First of all, I want to credit Katherina Brechbuhler at Glycine for listening to her customer base and acting on this "Voice of Customer". They've responded to the market place's demands for a larger purist Airman which is good news for many. 

Whifferdill, like you, I've been thinking about my Airman 18 and what to do. At this point I've decided to keep the 18 and pass on the Airman Special and here's why: for me, the size is certainly the best part of the Special but that's about it. Don't get me wrong, it is a great watch with size and looks. But...if the current recommended price holds, it is almost twice what I paid for my new Airman 18:-(...and I realize it's the limited edition factor which is driving the price difference. I like the Airman 18 because it is closer to the original Airman w/the trapezoid date window, second crown (even if it's more for looks), 24 hour at the top, etc. To me it wears larger than a 38mm and I'm happy with it. 

My ideal is a hommage to the original Airman complete w/two crowns, trapezoid date window, 24 hour on top, no cyclops and a solid caseback- in short, the original only in a larger size. Understanding Glycine can't be everything to everyone, the Special is a great response but I'm waiting for my ideal...which may be a long wait.


----------



## whifferdill (Jan 11, 2007)

John Alden said:


> First of all, I want to credit Katherina Brechbuhler at Glycine for listening to her customer base and acting on this "Voice of Customer". They've responded to the market place's demands for a larger purist Airman which is good news for many.
> 
> I like the Airman 18 because it is closer to the original Airman w/the trapezoid date window, second crown (even if it's more for looks), 24 hour at the top, etc. To me it wears larger than a 38mm and I'm happy with it.

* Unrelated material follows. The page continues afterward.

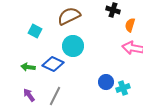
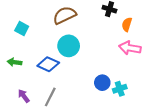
cyan square: (35, 31) -> (22, 29), moved
green arrow: (28, 67) -> (15, 62), moved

I agree - the 18 is a beautiful little watch and very close to the original - I have grown used to the size too and enjoy the change from wearing my larger watches - I like it so much I might just take the 'double hit' and keep it for travel as well as going for the Special II - to me this new watch is just a more practical option to me for my work - especially with the magnifying date window - I had speculated to myself that they might produce a 'new Special' and was hoping for that particular feature - I would have preferred the locking bezel and wouldn't have minded the 24 on top, but this watch for me fits the bill - it's come along at just the right time! It's the perfect kind of watch that _is_ something just that little bit special to mark what is for me, a milestone in my career.


----------



## Dennis Smith (Feb 15, 2006)

I agree with sentiments expressed here, but want to be sure we're comparing apples to apples. I know you'd like to see a modern, larger Airman 1, but I do like the new Special II for its faithfulness to the original Special model...
The lack of crown logo on the dial, the 12 on top, the triangle markers, the square date window, and the cyclops magnifier are all found on the original Specials (although the magnifier is not found on all). Notice the similarities...


----------



## whifferdill (Jan 11, 2007)

Dennis Smith said:


> I agree with sentiments expressed here, but want to be sure we're comparing apples to apples. I know you'd like to see a modern, lerger Airman 1, but I do like the new Special II for its faithfulness to the original Special model...
> The lack of crown logo on the dial, the 12 on top, the triangle markers, the square date window, and the cyclops magnifier are all found on the original Specials (although the magnifier is not found on all). Notice the similarities...


:-!


----------



## uktrailmonster (Nov 18, 2007)

whifferdill said:


> In response to uktrailmoster - 12 at the top is just a different presentation that more closely follows the natural progression of the sun as the day advances - Sun at 'High Noon' corresponding to the 12 at the top of the dial and the middle of the night - sun at its lowest corresponding to the 24 mark at the bottom of the dial - the day begins somewhere in the left hand portion of the watch and literally progresses clockwise round the dial.


I like it, that makes perfect sense and thanks for the explanation. In your position I'd be tempted to sell the 18 and maybe replace it with something completely different. I think the 18 and this special edition are far too similar for it to make much sense owning both.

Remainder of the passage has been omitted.